Sindh APC resolves to crackdown on corrupt police officials

The Sindh APC meeting held in Karachi and chaired by PM Nawaz Sharif, shed light on the extraneous appointments of police officers in Sindh made by political figures since 2002. During the meeting, it was decided that a targeted operation led by the Rangers was to be launched in order to weed out the criminals from the provincial police department.

The information about the strategic placement of police officers was obtained from documentary evidence presented by federal intelligence agencies. The attendees of the meeting were told that during the PML-Q and PPP governments, over 10,000 appointments were made in the Sindh Police.

The rift between the PPP and the MQM following the recent general elections, led to both parties publicly accusing each other of filling the Sindh police department with their loyalists which led to the dwindling law and order situation in the city.

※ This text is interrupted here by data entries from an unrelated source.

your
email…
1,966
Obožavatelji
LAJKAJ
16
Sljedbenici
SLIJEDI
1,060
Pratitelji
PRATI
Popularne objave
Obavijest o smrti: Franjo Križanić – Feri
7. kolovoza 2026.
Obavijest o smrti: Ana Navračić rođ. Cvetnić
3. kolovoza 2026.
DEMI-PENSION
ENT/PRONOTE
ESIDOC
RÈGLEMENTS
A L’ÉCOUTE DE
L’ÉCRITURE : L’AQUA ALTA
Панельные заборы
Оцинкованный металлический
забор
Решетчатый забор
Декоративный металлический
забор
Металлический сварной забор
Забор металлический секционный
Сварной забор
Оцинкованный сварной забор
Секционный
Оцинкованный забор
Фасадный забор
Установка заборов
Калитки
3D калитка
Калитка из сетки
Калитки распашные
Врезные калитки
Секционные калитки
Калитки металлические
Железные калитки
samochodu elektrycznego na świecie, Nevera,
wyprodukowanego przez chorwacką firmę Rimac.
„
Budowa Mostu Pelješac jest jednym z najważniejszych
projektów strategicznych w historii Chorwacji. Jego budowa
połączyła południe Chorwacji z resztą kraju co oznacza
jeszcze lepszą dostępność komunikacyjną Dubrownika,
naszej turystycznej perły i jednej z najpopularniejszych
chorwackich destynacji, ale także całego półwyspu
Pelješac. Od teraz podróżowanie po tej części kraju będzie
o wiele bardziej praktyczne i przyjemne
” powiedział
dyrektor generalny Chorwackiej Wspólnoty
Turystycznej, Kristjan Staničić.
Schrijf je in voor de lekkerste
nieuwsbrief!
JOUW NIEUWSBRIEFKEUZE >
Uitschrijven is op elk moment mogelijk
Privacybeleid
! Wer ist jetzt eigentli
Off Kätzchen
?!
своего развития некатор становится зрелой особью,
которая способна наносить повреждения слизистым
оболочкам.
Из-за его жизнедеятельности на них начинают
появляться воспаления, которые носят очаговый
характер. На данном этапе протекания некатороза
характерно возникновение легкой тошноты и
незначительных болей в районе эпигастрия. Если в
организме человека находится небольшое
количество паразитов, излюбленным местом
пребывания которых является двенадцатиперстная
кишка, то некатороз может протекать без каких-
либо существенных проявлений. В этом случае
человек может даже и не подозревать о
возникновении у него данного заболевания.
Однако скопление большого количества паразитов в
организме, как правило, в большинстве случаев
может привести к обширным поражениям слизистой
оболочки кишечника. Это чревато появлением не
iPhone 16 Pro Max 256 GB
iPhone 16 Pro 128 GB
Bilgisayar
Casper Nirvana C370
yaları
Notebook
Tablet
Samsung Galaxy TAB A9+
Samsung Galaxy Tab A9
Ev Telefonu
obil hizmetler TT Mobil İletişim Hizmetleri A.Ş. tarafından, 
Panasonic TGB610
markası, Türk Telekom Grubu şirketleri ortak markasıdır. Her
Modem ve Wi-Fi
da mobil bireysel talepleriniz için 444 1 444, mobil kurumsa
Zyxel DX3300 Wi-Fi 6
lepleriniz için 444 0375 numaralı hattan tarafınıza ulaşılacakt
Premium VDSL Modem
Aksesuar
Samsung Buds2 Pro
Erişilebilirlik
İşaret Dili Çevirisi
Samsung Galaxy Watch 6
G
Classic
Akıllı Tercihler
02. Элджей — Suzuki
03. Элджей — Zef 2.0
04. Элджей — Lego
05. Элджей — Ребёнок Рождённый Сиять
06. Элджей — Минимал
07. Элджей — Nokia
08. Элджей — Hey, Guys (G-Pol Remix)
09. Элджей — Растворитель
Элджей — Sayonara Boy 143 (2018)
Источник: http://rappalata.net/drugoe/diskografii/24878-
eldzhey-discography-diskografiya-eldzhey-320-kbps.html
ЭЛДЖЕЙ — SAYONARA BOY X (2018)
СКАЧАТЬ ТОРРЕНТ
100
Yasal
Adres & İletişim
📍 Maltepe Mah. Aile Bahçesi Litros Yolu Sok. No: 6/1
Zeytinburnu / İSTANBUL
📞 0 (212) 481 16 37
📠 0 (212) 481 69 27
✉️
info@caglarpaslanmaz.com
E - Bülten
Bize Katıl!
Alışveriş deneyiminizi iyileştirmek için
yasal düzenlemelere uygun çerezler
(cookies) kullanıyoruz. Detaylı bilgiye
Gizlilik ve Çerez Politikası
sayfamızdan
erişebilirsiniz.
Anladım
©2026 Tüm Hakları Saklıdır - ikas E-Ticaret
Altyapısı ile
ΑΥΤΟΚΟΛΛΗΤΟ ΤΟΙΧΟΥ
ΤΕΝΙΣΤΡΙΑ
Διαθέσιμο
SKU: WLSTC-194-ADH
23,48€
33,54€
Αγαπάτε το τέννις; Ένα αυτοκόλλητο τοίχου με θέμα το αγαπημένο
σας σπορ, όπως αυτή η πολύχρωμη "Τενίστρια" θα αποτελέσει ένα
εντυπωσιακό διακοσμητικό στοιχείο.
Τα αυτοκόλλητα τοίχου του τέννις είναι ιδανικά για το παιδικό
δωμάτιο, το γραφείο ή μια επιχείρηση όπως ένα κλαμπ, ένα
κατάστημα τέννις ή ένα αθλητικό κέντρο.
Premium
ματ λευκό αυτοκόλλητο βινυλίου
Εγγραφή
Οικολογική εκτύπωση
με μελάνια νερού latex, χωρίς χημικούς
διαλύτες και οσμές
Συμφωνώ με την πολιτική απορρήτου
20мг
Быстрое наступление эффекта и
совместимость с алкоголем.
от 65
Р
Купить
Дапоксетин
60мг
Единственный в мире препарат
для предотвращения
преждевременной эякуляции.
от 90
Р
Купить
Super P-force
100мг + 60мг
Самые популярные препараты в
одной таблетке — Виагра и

Sindh Information Minister Sharjeel Memon, who is also deputy information secretary of the PPP, said it was under retired General Pervez Musharraf when the PML-Q and MQM ruled the province that a number of superfluous political appointments were made in the police department.
He claimed that the PPP always followed the legal process for induction in the police department. However, Zahid Mehmood, a central figure in the MQM, accused the PPP of appointing its favourites in the Sindh police department.
Mr.Mehmood, who is also a member of the MQM’s central information committee, said it was on record that former Sindh home minister Zulfiqar Mirza placed 2,000 PPP workers, who were known criminals from Lyari, in the police department.
According to intelligence personnel, the issue stretches beyond nepotism; what is more troubling is the high number of criminal records of those now wearing police uniform.
Prime Minister Sharif was highly disturbed by the matter.
“They are safely in the thousands and when the information was presented during the meeting, Sindh Chief Minister Qaim Ali Shah had no plausible explanation,” remarked a senior government official who also attended the meeting.
The attendees were informed that the PPP government had deputed several people in the police department from other provincial departments for no valid reasons.
When Prime Minister Sharif pointedly asked the Sindh chief minister how police could discharge its duty fairly when it has such a large number of political appointees, Mr. Shah agreed that in the past political appointments were made in the police department, but contested the figures offered by the intelligence agencies.
Mr. Sharif asked the chief minister to take strict action against these officials if his government wanted to bring peace and order back to Karachi.
Security officials unequivocally told the prime minister that in the presence of such a large number of police personnel who routinely take orders from their political masters, no operation could produce lasting results.
At a press conference following the meeting, Interior Minister Chaudhry Nisar Ali Khan said that the only way to move forward was to prosecute and punish some of the Sindh police officials involved in criminal activities in Karachi so that the rest of them could learn lesson.
The meeting also decided to make merit-based recruitments of some 10,000 personnel in the Sindh police department, for whom the federal government would provide additional resources to the provincial government.
The federal government has asked the Sindh government to take a decision about the future of political appointees.
The meeting suggested creation of a separate pool for political appointees who have no criminal history.